From what I recall the west mostly did the following: supply far-right/far-left leaning volunteers to the combatants, exchange large amounts of supplies, food, medicine and fuel to the NSF government in Petrograd in exchange for minorities who were basically being held as hostages, provide the book that would give the Zass Plan its inspiration, and generally made it hard for Russians to flee west.
This will likely be the minority leftwing & (in even fewer cases) rightwing narrative in this timeline, with a faithful few going all the way to state that "it was all part of the Illuminati plan to reduce the population". Somebody like Tony Benn, who ITTL was expelled from the Labour party, might end up there after a couple of years in the wilderness.
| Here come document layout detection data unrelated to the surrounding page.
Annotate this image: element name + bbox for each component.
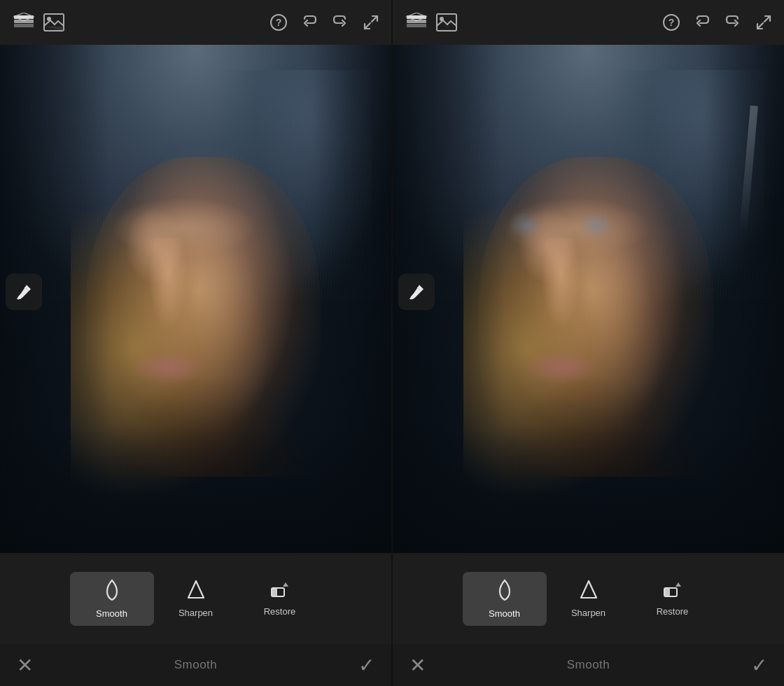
help-icon-right[interactable]: ? — [662, 13, 680, 31]
brush-tool-left[interactable] — [6, 274, 42, 310]
restore-label-right: Restore — [657, 606, 689, 617]
restore-label-left: Restore — [264, 606, 296, 617]
panel-left: ? — [0, 0, 393, 686]
bottom-tools-left: Smooth Sharpen — [0, 553, 391, 644]
svg-line-8 — [372, 16, 377, 22]
redo-icon-right[interactable] — [724, 13, 742, 31]
svg-marker-11 — [188, 581, 204, 598]
confirm-button-right[interactable]: ✓ — [751, 654, 767, 677]
action-title-right: Smooth — [567, 658, 610, 672]
brush-icon-left — [14, 282, 34, 302]
svg-line-22 — [764, 16, 770, 22]
svg-marker-25 — [581, 581, 596, 598]
restore-icon-left — [270, 581, 290, 602]
help-icon[interactable]: ? — [270, 13, 288, 31]
action-bar-left: ✕ Smooth ✓ — [0, 644, 391, 686]
sharpen-tool-left[interactable]: Sharpen — [154, 572, 238, 626]
image-icon-right[interactable] — [436, 13, 457, 31]
smooth-tool-left[interactable]: Smooth — [70, 572, 154, 626]
tool-buttons-right: Smooth Sharpen — [393, 572, 784, 626]
expand-icon[interactable] — [362, 13, 380, 31]
svg-text:?: ? — [276, 17, 282, 28]
action-title-left: Smooth — [174, 658, 218, 672]
sharpen-icon-right — [580, 580, 598, 603]
brush-icon-right — [407, 282, 426, 302]
toolbar-left: ? — [0, 0, 391, 45]
sharpen-icon-left — [187, 580, 205, 603]
restore-icon-right — [663, 581, 682, 602]
main-container: ? — [0, 0, 784, 686]
sharpen-tool-right[interactable]: Sharpen — [547, 572, 631, 626]
svg-rect-13 — [272, 588, 277, 596]
layers-icon[interactable] — [11, 10, 36, 35]
svg-rect-14 — [407, 24, 426, 27]
image-icon[interactable] — [43, 13, 64, 31]
svg-line-9 — [365, 23, 370, 29]
svg-text:?: ? — [668, 17, 675, 28]
photo-area-left[interactable] — [0, 45, 391, 553]
cancel-button-left[interactable]: ✕ — [17, 654, 33, 677]
svg-rect-27 — [664, 588, 670, 596]
undo-icon-right[interactable] — [693, 13, 711, 31]
photo-area-right[interactable] — [393, 45, 784, 553]
restore-tool-right[interactable]: Restore — [631, 572, 715, 626]
brush-tool-right[interactable] — [398, 274, 435, 310]
panel-right: ? — [393, 0, 784, 686]
smooth-label-right: Smooth — [489, 608, 520, 619]
layers-icon-right[interactable] — [404, 10, 429, 35]
smooth-tool-right[interactable]: Smooth — [463, 572, 547, 626]
redo-icon[interactable] — [331, 13, 349, 31]
bottom-tools-right: Smooth Sharpen — [393, 553, 784, 644]
smooth-icon-left — [103, 579, 121, 604]
restore-tool-left[interactable]: Restore — [238, 572, 322, 626]
toolbar-right: ? — [393, 0, 784, 45]
confirm-button-left[interactable]: ✓ — [358, 654, 374, 677]
action-bar-right: ✕ Smooth ✓ — [393, 644, 784, 686]
smooth-icon-right — [496, 579, 514, 604]
sharpen-label-right: Sharpen — [571, 608, 606, 618]
sharpen-label-left: Sharpen — [178, 608, 213, 618]
undo-icon[interactable] — [300, 13, 318, 31]
cancel-button-right[interactable]: ✕ — [410, 654, 426, 677]
svg-line-23 — [757, 23, 763, 29]
expand-icon-right[interactable] — [755, 13, 773, 31]
svg-rect-0 — [14, 24, 34, 27]
smooth-label-left: Smooth — [96, 608, 127, 619]
tool-buttons-left: Smooth Sharpen — [0, 572, 391, 626]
While it will never gain widespread traction, it will be the rallying cry of a number of mass protests (fueled mainly by the ongoing depression) and a few terrorist groups (think Rote Arme Fraction meets Bittereinders).
 
This will likely be the minority leftwing & (in even fewer cases) rightwing narrative in this timeline, with a faithful few going all the way to state that "it was all part of the Illuminati plan to reduce the population". Somebody like Tony Benn, who ITTL was expelled from the Labour party, might end up there after a couple of years in the wilderness. While it will never gain widespread traction, it will be the rallying cry of a number of mass protests (fueled mainly by the ongoing depression) and a few terrorist groups (think Rote Arme Fraction meets Bittereinders).
There were major Western economic figures like Anders Ã…slund, Jeffrey Sachs, and David Lipton who "advised" Yeltsin to implement shock therapy policies. IMF also gave loans to Russia in exchange that Yeltsin would keep these policies. And here's an article going into detail how the West convinced Yeltsin to go along with these stupid policies.
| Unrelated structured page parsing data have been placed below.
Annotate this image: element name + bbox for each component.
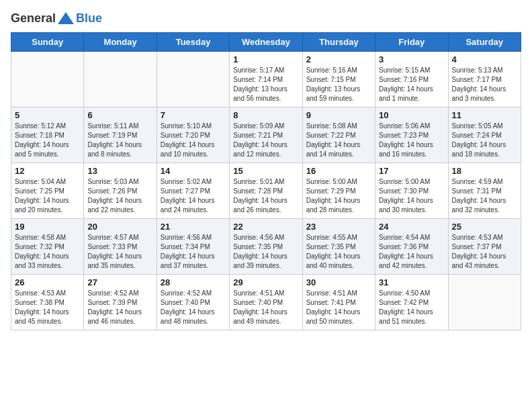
calendar-cell: [448, 275, 521, 330]
weekday-header-wednesday: Wednesday: [230, 33, 302, 52]
svg-marker-0: [58, 12, 74, 24]
calendar-table: SundayMondayTuesdayWednesdayThursdayFrid…: [11, 32, 521, 330]
day-info: Sunrise: 5:10 AM Sunset: 7:20 PM Dayligh…: [161, 122, 226, 159]
day-info: Sunrise: 4:53 AM Sunset: 7:37 PM Dayligh…: [452, 233, 517, 271]
header: General Blue: [11, 11, 521, 26]
calendar-week-2: 12Sunrise: 5:04 AM Sunset: 7:25 PM Dayli…: [11, 163, 521, 219]
calendar-cell: 9Sunrise: 5:08 AM Sunset: 7:22 PM Daylig…: [302, 107, 375, 163]
calendar-cell: [157, 52, 229, 107]
day-number: 20: [87, 222, 152, 232]
calendar-cell: 15Sunrise: 5:01 AM Sunset: 7:28 PM Dayli…: [230, 163, 302, 219]
day-info: Sunrise: 5:12 AM Sunset: 7:18 PM Dayligh…: [15, 122, 80, 159]
day-number: 28: [161, 277, 226, 287]
calendar-cell: 1Sunrise: 5:17 AM Sunset: 7:14 PM Daylig…: [230, 52, 302, 107]
day-info: Sunrise: 4:52 AM Sunset: 7:40 PM Dayligh…: [161, 289, 226, 326]
logo-text-general: General: [11, 11, 56, 26]
calendar-cell: 8Sunrise: 5:09 AM Sunset: 7:21 PM Daylig…: [230, 107, 302, 163]
calendar-cell: 26Sunrise: 4:53 AM Sunset: 7:38 PM Dayli…: [11, 275, 84, 330]
day-number: 27: [87, 277, 152, 287]
calendar-cell: 20Sunrise: 4:57 AM Sunset: 7:33 PM Dayli…: [84, 219, 157, 275]
day-number: 22: [233, 222, 298, 232]
calendar-cell: 17Sunrise: 5:00 AM Sunset: 7:30 PM Dayli…: [375, 163, 448, 219]
calendar-cell: 24Sunrise: 4:54 AM Sunset: 7:36 PM Dayli…: [375, 219, 448, 275]
day-number: 6: [87, 110, 152, 120]
calendar-cell: 21Sunrise: 4:56 AM Sunset: 7:34 PM Dayli…: [157, 219, 229, 275]
day-number: 13: [87, 166, 152, 176]
weekday-header-row: SundayMondayTuesdayWednesdayThursdayFrid…: [11, 33, 521, 52]
calendar-cell: 28Sunrise: 4:52 AM Sunset: 7:40 PM Dayli…: [157, 275, 229, 330]
calendar-week-4: 26Sunrise: 4:53 AM Sunset: 7:38 PM Dayli…: [11, 275, 521, 330]
day-info: Sunrise: 5:02 AM Sunset: 7:27 PM Dayligh…: [161, 177, 226, 215]
day-info: Sunrise: 5:05 AM Sunset: 7:24 PM Dayligh…: [452, 122, 517, 159]
calendar-cell: 16Sunrise: 5:00 AM Sunset: 7:29 PM Dayli…: [302, 163, 375, 219]
calendar-cell: 3Sunrise: 5:15 AM Sunset: 7:16 PM Daylig…: [375, 52, 448, 107]
day-number: 1: [233, 54, 298, 64]
logo-text-blue: Blue: [76, 11, 102, 26]
calendar-cell: 25Sunrise: 4:53 AM Sunset: 7:37 PM Dayli…: [448, 219, 521, 275]
calendar-cell: 6Sunrise: 5:11 AM Sunset: 7:19 PM Daylig…: [84, 107, 157, 163]
page-container: General Blue SundayMondayTuesdayWednesda…: [0, 0, 532, 337]
day-number: 19: [15, 222, 80, 232]
calendar-cell: [84, 52, 157, 107]
weekday-header-tuesday: Tuesday: [157, 33, 229, 52]
day-info: Sunrise: 4:51 AM Sunset: 7:40 PM Dayligh…: [233, 289, 298, 326]
weekday-header-monday: Monday: [84, 33, 157, 52]
day-info: Sunrise: 5:08 AM Sunset: 7:22 PM Dayligh…: [306, 122, 371, 159]
weekday-header-thursday: Thursday: [302, 33, 375, 52]
day-number: 11: [452, 110, 517, 120]
day-info: Sunrise: 5:16 AM Sunset: 7:15 PM Dayligh…: [306, 66, 371, 103]
calendar-week-1: 5Sunrise: 5:12 AM Sunset: 7:18 PM Daylig…: [11, 107, 521, 163]
day-info: Sunrise: 4:55 AM Sunset: 7:35 PM Dayligh…: [306, 233, 371, 271]
day-number: 10: [379, 110, 444, 120]
weekday-header-friday: Friday: [375, 33, 448, 52]
calendar-cell: 29Sunrise: 4:51 AM Sunset: 7:40 PM Dayli…: [230, 275, 302, 330]
day-number: 17: [379, 166, 444, 176]
day-number: 24: [379, 222, 444, 232]
day-info: Sunrise: 5:04 AM Sunset: 7:25 PM Dayligh…: [15, 177, 80, 215]
calendar-cell: [11, 52, 84, 107]
day-info: Sunrise: 4:59 AM Sunset: 7:31 PM Dayligh…: [452, 177, 517, 215]
day-info: Sunrise: 4:56 AM Sunset: 7:34 PM Dayligh…: [161, 233, 226, 271]
calendar-body: 1Sunrise: 5:17 AM Sunset: 7:14 PM Daylig…: [11, 52, 521, 330]
weekday-header-sunday: Sunday: [11, 33, 84, 52]
day-number: 4: [452, 54, 517, 64]
day-number: 7: [161, 110, 226, 120]
day-number: 5: [15, 110, 80, 120]
day-info: Sunrise: 4:52 AM Sunset: 7:39 PM Dayligh…: [87, 289, 152, 326]
day-number: 31: [379, 277, 444, 287]
calendar-week-0: 1Sunrise: 5:17 AM Sunset: 7:14 PM Daylig…: [11, 52, 521, 107]
day-info: Sunrise: 4:50 AM Sunset: 7:42 PM Dayligh…: [379, 289, 444, 326]
day-number: 8: [233, 110, 298, 120]
day-number: 2: [306, 54, 371, 64]
day-info: Sunrise: 5:01 AM Sunset: 7:28 PM Dayligh…: [233, 177, 298, 215]
day-number: 30: [306, 277, 371, 287]
day-number: 14: [161, 166, 226, 176]
day-info: Sunrise: 5:00 AM Sunset: 7:30 PM Dayligh…: [379, 177, 444, 215]
calendar-cell: 19Sunrise: 4:58 AM Sunset: 7:32 PM Dayli…: [11, 219, 84, 275]
day-info: Sunrise: 5:06 AM Sunset: 7:23 PM Dayligh…: [379, 122, 444, 159]
day-info: Sunrise: 4:53 AM Sunset: 7:38 PM Dayligh…: [15, 289, 80, 326]
day-number: 25: [452, 222, 517, 232]
calendar-week-3: 19Sunrise: 4:58 AM Sunset: 7:32 PM Dayli…: [11, 219, 521, 275]
day-number: 9: [306, 110, 371, 120]
day-info: Sunrise: 4:56 AM Sunset: 7:35 PM Dayligh…: [233, 233, 298, 271]
day-number: 29: [233, 277, 298, 287]
calendar-cell: 22Sunrise: 4:56 AM Sunset: 7:35 PM Dayli…: [230, 219, 302, 275]
day-info: Sunrise: 5:03 AM Sunset: 7:26 PM Dayligh…: [87, 177, 152, 215]
day-info: Sunrise: 5:09 AM Sunset: 7:21 PM Dayligh…: [233, 122, 298, 159]
day-info: Sunrise: 5:15 AM Sunset: 7:16 PM Dayligh…: [379, 66, 444, 103]
day-info: Sunrise: 5:13 AM Sunset: 7:17 PM Dayligh…: [452, 66, 517, 103]
day-number: 21: [161, 222, 226, 232]
day-info: Sunrise: 5:00 AM Sunset: 7:29 PM Dayligh…: [306, 177, 371, 215]
day-number: 18: [452, 166, 517, 176]
calendar-cell: 13Sunrise: 5:03 AM Sunset: 7:26 PM Dayli…: [84, 163, 157, 219]
day-info: Sunrise: 5:17 AM Sunset: 7:14 PM Dayligh…: [233, 66, 298, 103]
calendar-cell: 23Sunrise: 4:55 AM Sunset: 7:35 PM Dayli…: [302, 219, 375, 275]
calendar-cell: 7Sunrise: 5:10 AM Sunset: 7:20 PM Daylig…: [157, 107, 229, 163]
calendar-cell: 12Sunrise: 5:04 AM Sunset: 7:25 PM Dayli…: [11, 163, 84, 219]
logo: General Blue: [11, 11, 102, 26]
day-number: 26: [15, 277, 80, 287]
calendar-header: SundayMondayTuesdayWednesdayThursdayFrid…: [11, 33, 521, 52]
calendar-cell: 2Sunrise: 5:16 AM Sunset: 7:15 PM Daylig…: [302, 52, 375, 107]
day-info: Sunrise: 5:11 AM Sunset: 7:19 PM Dayligh…: [87, 122, 152, 159]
The West may not be directly responsible for this but they do have some responsibility in this. So I don't think that's going to be a minority view. Even liberals will have to admit that the West gave the Russian leadership bad ideas that blew up in everyone's faces.
 
Just realised that there's going to be a major shift in football ITTL.

Wembley was likely lost to the Northwood bomb. This means Euro 96 is in need of a new stadium - one of Highbury, White Hart Lane or Stamford Bridge will likely be drafted in. Wembley will eventually be rebuilt, but in the meantime? Does the FA Cup Final move to Cardiff until then? Probably not, as the Millennium Stadium was still under construction, so perhaps it moves around. Perhaps Chelsea never go into so much debt as Ken Bates gets a government grant instead of a Eurobond to rebuild the West Stand so the stadium can hold cup finals (most likely the Vase and Trophy, which get rotated through the three main London clubs). Alternatively, the entirety of English football "does a Leeds" due to the financial circumstances.

Logistics will be interesting. With Dover to Calais gone, most freight to/from the continent will likely go through Southampton and Portsmouth.